EXERCISE DESCRIPTION: The answer must consist of every line in the records below that contains the string "Marruecos".

(Collected data)
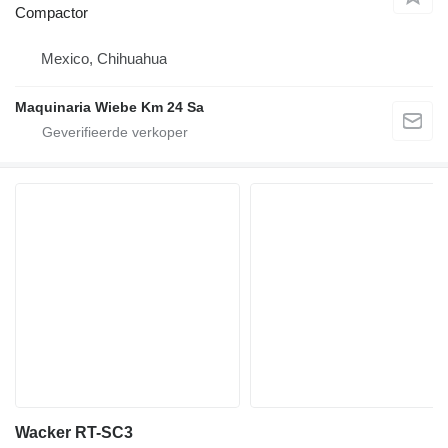
Compactor
Mexico, Chihuahua
Maquinaria Wiebe Km 24 Sa
Wacker RT-SC3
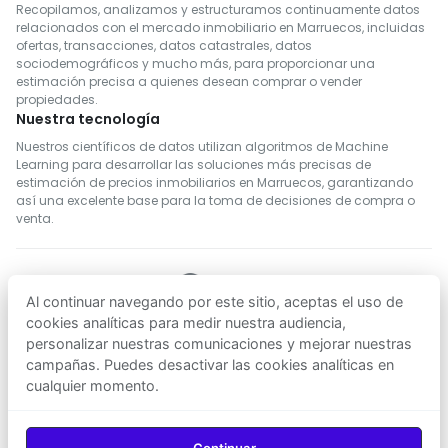
Recopilamos, analizamos y estructuramos continuamente datos
relacionados con el mercado inmobiliario en Marruecos, incluidas
ofertas, transacciones, datos catastrales, datos
sociodemográficos y mucho más, para proporcionar una
estimación precisa a quienes desean comprar o vender
propiedades.
Nuestra tecnología
Nuestros científicos de datos utilizan algoritmos de Machine
Learning para desarrollar las soluciones más precisas de
estimación de precios inmobiliarios en Marruecos, garantizando
así una excelente base para la toma de decisiones de compra o
venta.
Al continuar navegando por este sitio, aceptas el uso de
SÍGUENOS
cookies analíticas para medir nuestra audiencia,
personalizar nuestras comunicaciones y mejorar nuestras
campañas. Puedes desactivar las cookies analíticas en
Descargar en
Descargar en
App Store
Google Play
cualquier momento.
© 2026
Agenz
— Todos los derechos reservados.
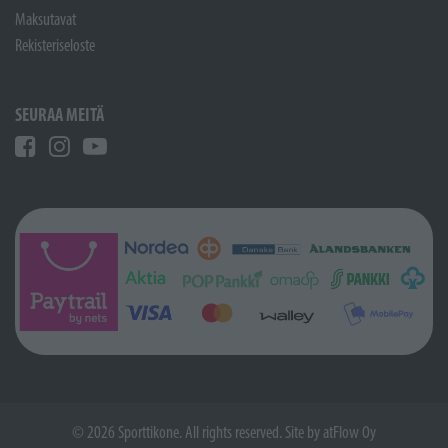
Maksutavat
Rekisteriseloste
SEURAA MEITÄ
© 2026 Sporttikone. All rights reserved. Site by
atFlow Oy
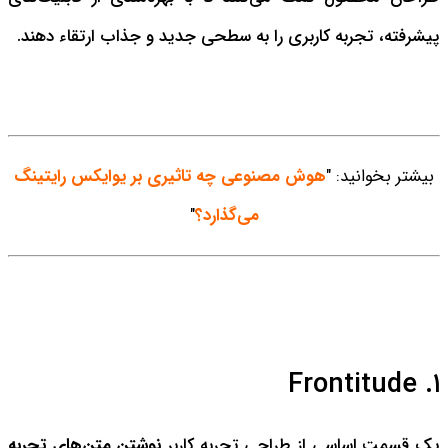
پیشرفته، تجربه کاربری را به سطحی جدید و جذاب ارتقاء دهند.
بیشتر بخوانید: "
هوش مصنوعی چه تاثیری بر یوایکس رایتینگ
می‌گذارد؟
"
۱. Frontitude
یک قسمت اساسی از طراحی تجربه کاربر
نوشتن متن‌های تجربه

THE ANSWER:
relacionados con el mercado inmobiliario en Marruecos, incluidas
estimación de precios inmobiliarios en Marruecos, garantizando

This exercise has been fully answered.